▸ **Description of the task**: Your answer must be a single number: the count of lines in the entries below that hold "υπηρεσιών".

▸ **Study material**:

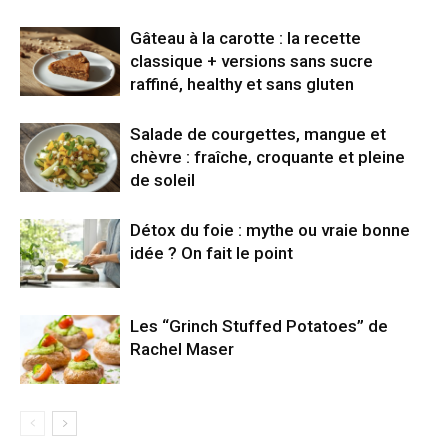
Gâteau à la carotte : la recette
classique + versions sans sucre
raffiné, healthy et sans gluten
Salade de courgettes, mangue et
chèvre : fraîche, croquante et pleine
de soleil
Détox du foie : mythe ou vraie bonne
idée ? On fait le point
Les “Grinch Stuffed Potatoes” de
Rachel Maser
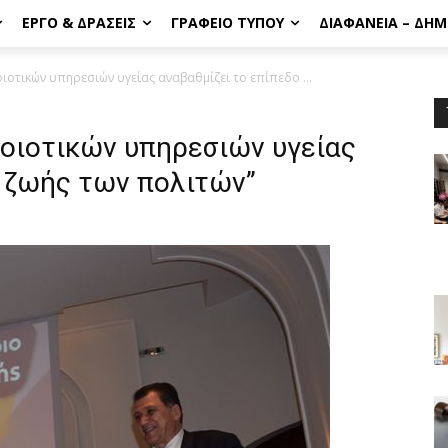
ΈΡΓΟ & ΔΡΆΣΕΙΣ
ΓΡΑΦΕΊΟ ΤΎΠΟΥ
ΔΙΑΦΆΝΕΙΑ – ΔΗ
οτικών υπηρεσιών υγείας αναβαθμίζει το επίπεδο ...
ποιοτικών υπηρεσιών υγείας
ο ζωής των πολιτών”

▸ **Response to the exercise**: 2